'House of Cards': Season 2 brings more dirty dealing

'House of Cards': Sex, power, murder?
'House of Cards': Sex, power, murder?


    'House of Cards': Sex, power, murder?


'House of Cards': Sex, power, murder? 02:42

Story highlights

  • "House of Cards" returns for second season on Friday
  • Show stars Kevin Spacey as conniving congressman -- now one step from White House
  • Show is less about Washington politics than about power, says creator
When we last saw South Carolina Congressman Francis Underwood on Netflix's "House of Cards," he was being offered an appointment to the vice presidency of the United States.
How much trouble can that cause?
Given what Underwood did in the first season of the show, probably more than anybody anticipates. Don't expect him to be the glad-handing, funeral-attending type of VP; Underwood is more likely to be holding a knife or two, the better to stab people in the back -- or, if it's necessary, in the front.
"House of Cards," which helped establish Netflix as an original programmer -- rather than those folks who send you DVDs in red envelopes -- returns Friday for its second season.
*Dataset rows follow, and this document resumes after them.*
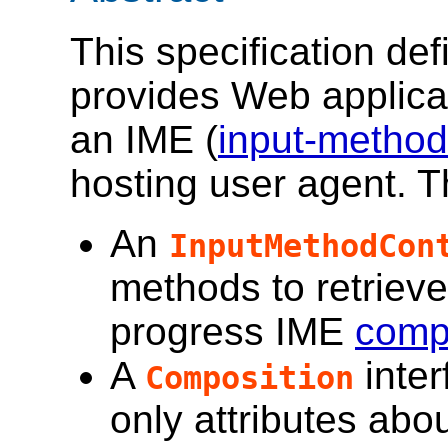
This specification def
provides Web applicat
an IME (
input-method
hosting user agent. T
An
InputMethodCon
methods to retrieve
progress IME
comp
A
inter
Composition
only attributes abo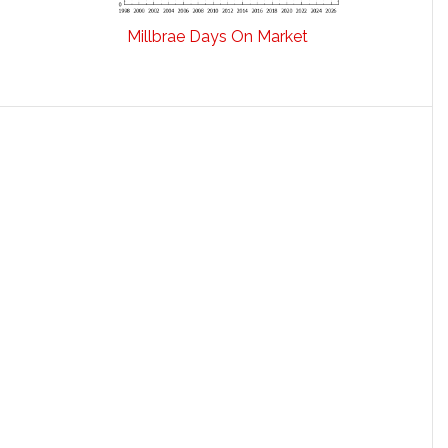
Millbrae Days On Market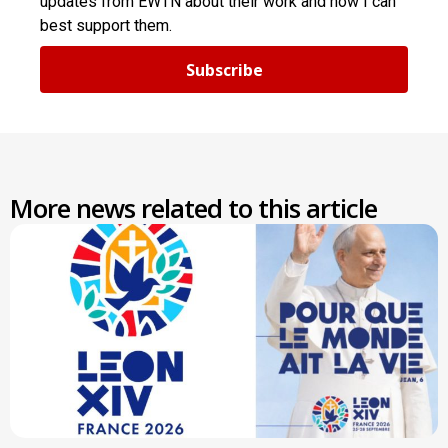
updates from EWTN about their work and how I can
best support them.
Subscribe
More news related to this article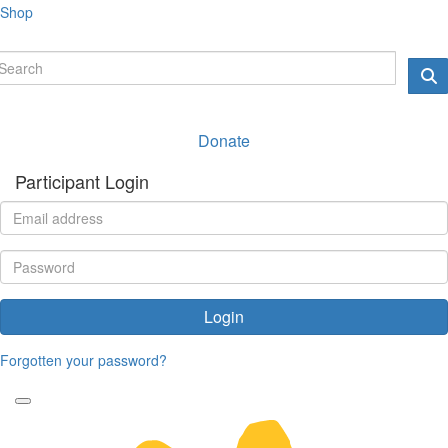
Shop
Donate
Participant Login
Login
Forgotten your password?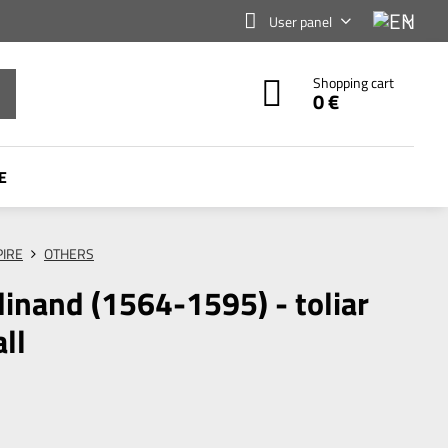
User panel
Shopping cart
0 €
E
IRE
OTHERS
dinand (1564-1595) - toliar
ll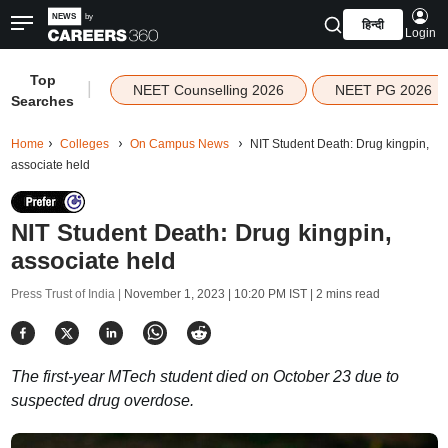
हिन्दी
Login
Top
|
NEET Counselling 2026
NEET PG 2026
Searches
Home
Colleges
On Campus News
NIT Student Death: Drug kingpin,
associate held
NIT Student Death: Drug kingpin,
associate held
Press Trust of India |
November 1, 2023 | 10:20 PM IST
| 2 mins read
The first-year MTech student died on October 23 due to
suspected drug overdose.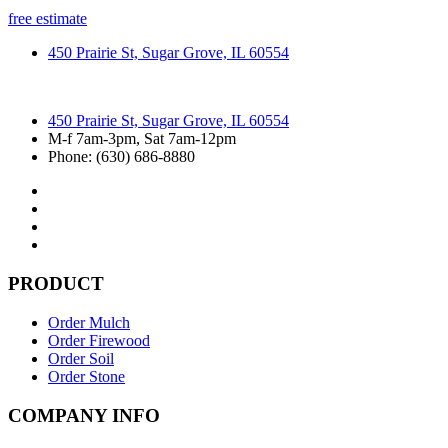
free estimate
450 Prairie St, Sugar Grove, IL 60554
450 Prairie St, Sugar Grove, IL 60554
M-f 7am-3pm, Sat 7am-12pm
Phone: (630) 686-8880
PRODUCT
Order Mulch
Order Firewood
Order Soil
Order Stone
COMPANY INFO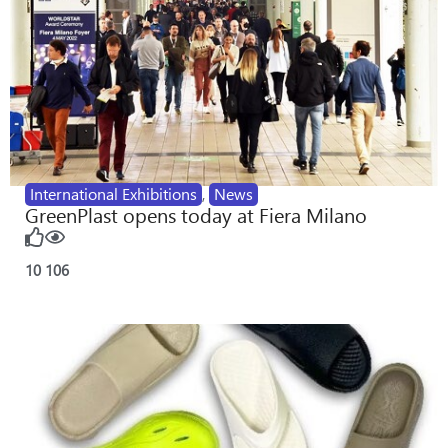
International Exhibitions
,
News
GreenPlast opens today at Fiera Milano
10
106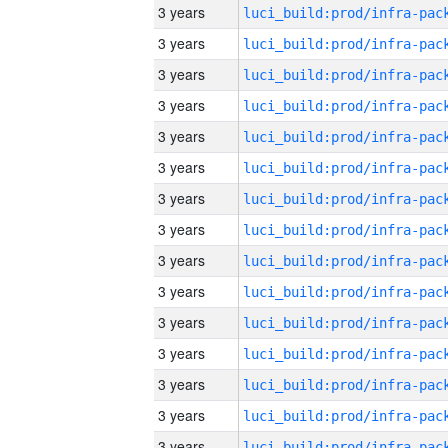
3 years
3 years
3 years
3 years
3 years
3 years
3 years
3 years
3 years
3 years
3 years
3 years
3 years
3 years
3 years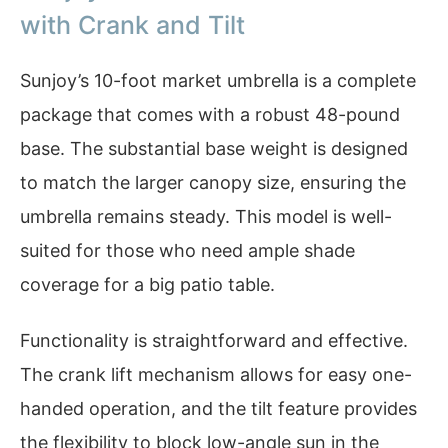
with Crank and Tilt
Sunjoy’s 10-foot market umbrella is a complete
package that comes with a robust 48-pound
base. The substantial base weight is designed
to match the larger canopy size, ensuring the
umbrella remains steady. This model is well-
suited for those who need ample shade
coverage for a big patio table.
Functionality is straightforward and effective.
The crank lift mechanism allows for easy one-
handed operation, and the tilt feature provides
the flexibility to block low-angle sun in the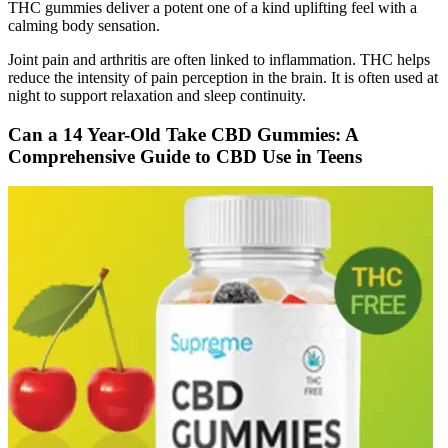
THC gummies deliver a potent one of a kind uplifting feel with a
calming body sensation.
Joint pain and arthritis are often linked to inflammation. THC helps
reduce the intensity of pain perception in the brain. It is often used at
night to support relaxation and sleep continuity.
Can a 14 Year-Old Take CBD Gummies: A
Comprehensive Guide to CBD Use in Teens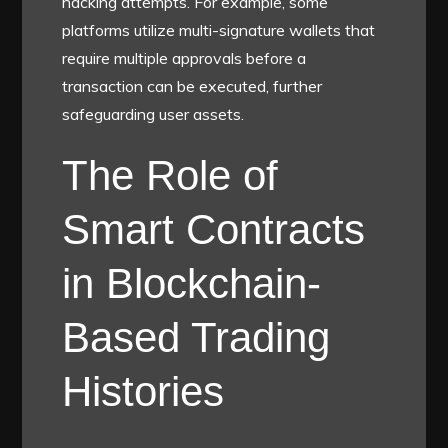
hacking attempts. For example, some
platforms utilize multi-signature wallets that
require multiple approvals before a
transaction can be executed, further
safeguarding user assets.
The Role of
Smart Contracts
in Blockchain-
Based Trading
Histories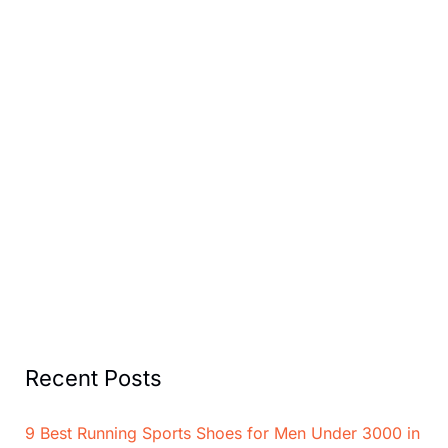
Recent Posts
9 Best Running Sports Shoes for Men Under 3000 in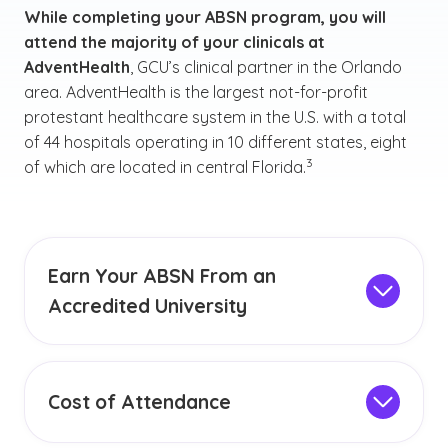
While completing your ABSN program, you will
attend the majority of your clinicals at
AdventHealth
, GCU’s clinical partner in the Orlando
area. AdventHealth is the largest not-for-profit
protestant healthcare system in the U.S. with a total
of 44 hospitals operating in 10 different states, eight
(See disclaimer
)
3
of which are located in central Florida.
Earn Your ABSN From an
Accredited University
GCU is an
institutionally accredited
university,
earning accreditation from the Higher Learning
Commission since 1968. Our accreditation
Cost of Attendance
status reflects our desire to provide students
As a prospective ABSN student, it's important
with a quality education that can help equip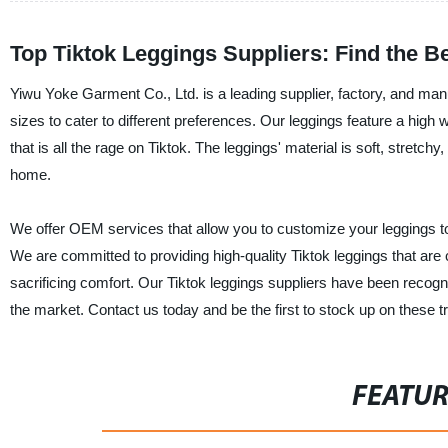
Top Tiktok Leggings Suppliers: Find the B
Yiwu Yoke Garment Co., Ltd. is a leading supplier, factory, and manu
sizes to cater to different preferences. Our leggings feature a high
that is all the rage on Tiktok. The leggings' material is soft, stretc
home.
We offer OEM services that allow you to customize your leggings to y
We are committed to providing high-quality Tiktok leggings that are
sacrificing comfort. Our Tiktok leggings suppliers have been recogni
the market. Contact us today and be the first to stock up on these tr
FEATU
Like the first, it will be available for download all at once, which may mean that a lot of Valentine's Day dinners grow cold while fans binge on watching 13 straight episodes.
As the second season begins, Kevin Spacey's Underwood reveals that the vice presidency won't change his cold, pragmatic cardiac muscle.
"One heartbeat away from the presidency and not a single vote cast in my name," he says at his swearing-in. "Democracy is so overrated."
'He believes ideology is a form of weakness'
It's a long way from the beginning of the first season, when Underwood was denied his desired job as secretary of state. But in a long-running game of "don't get mad, get even," Underwood -- with help from Doug Stamper, his subtly brutal chief of staff (Michael Kelly); Claire, his devoted and equally conniving lobbyist wife (Robin Wright); and Zoe Barnes, a pliable, ambitious reporter (Kate Mara) -- managed to knock down his obstacles and maneuver his way up the Washington food chain.
If a few bodies were left in his wake -- figuratively and, in one case, literally -- well, the ends justify the means. As Underwood noted in the very first episode as he put a wounded dog out of its misery, "I have no patience for useless things."
But that's not to say that Underwood doesn't also want to make the system work. In an interview last fall with CNN, showrunner Beau Willimon explained that Underwood, at heart, is "an optimist," though he understands the darker view.
"Where I think people mistake his optimism for cynicism is that he's unapologetically self-interested. He believes ideology is a form of weakness -- a form of cowardice," Willimon said. The writer and producer observes that one of the character's models is Lyndon Johnson, known for his shrewd knowledge of the legislative process both as a senator and as president.
Willimon added that "House of Cards" isn't necessarily a show about politics, despite its Washington setting. It's a show about power -- in all its manifestations.
"That power is displayed in our love lives, or our work environments, the way we comport ourselves when randomness brushes up against us," he says. And, he adds, power can be more useful than money: "Power has no limits if you're willing to go far enough in order to get as much of it as you can."
'Mr. Macbeth Goes to Washington'?
Naturally, Willimon and his stars have been tight-lipped about how far Underwood will take things in a show The Kansas City Star nicknamed "Mr. Macbeth Goes to Washington." Trailers and tidbits, however, offer some tantalizing hints.
There's a suggestion that Underwood could be implicated in a murder investigation. Perhaps Barnes might be locating her ethics. A New York Times Magazine profile of Willimon mentioned a "super-duper-double-major spoiler."
And Underwood appears headed for a showdown with wealthy industrialist -- and fellow power broker -- Raymond Tusk (Gerald McRaney), a friend of the president.
Just as intriguing is the future of Underwood's wife, Claire. In the first season's early episodes, she seemed more troubled by unethical behavior than her husband; after all, she was a lobbyist for environmental issues. But that changed as she found her own livelihood threatened.
In this, she is much like her husband, said Wright.
"She is a pragmatist in the art of war," the actress told The New York Times.
However the second season concludes, "House of Cards" has already been a winner. Netflix spent $100 million to produce the show's first two seasons. In return, the show was nominated for eight Emmy awards last fall, winning three, and Netflix's subscriber base and stock price have both hit new highs. The service has quickly become a major player for original programming, with last summer's "Orange Is the New Black" also earning raves.
The company recently renewed "House of Cards" for a third season.
In the meantime, one can only wonder whether a better Shakespearean parallel for Underwood is "Othello's" Iago, dropping poisoned hints in the president's ear. All Willimon will promise is the show will hold on to its darkness.
"There are people who don't like the level of darkness, who find the characters unsympathetic," he told the Times Magazine. "And we need to own that."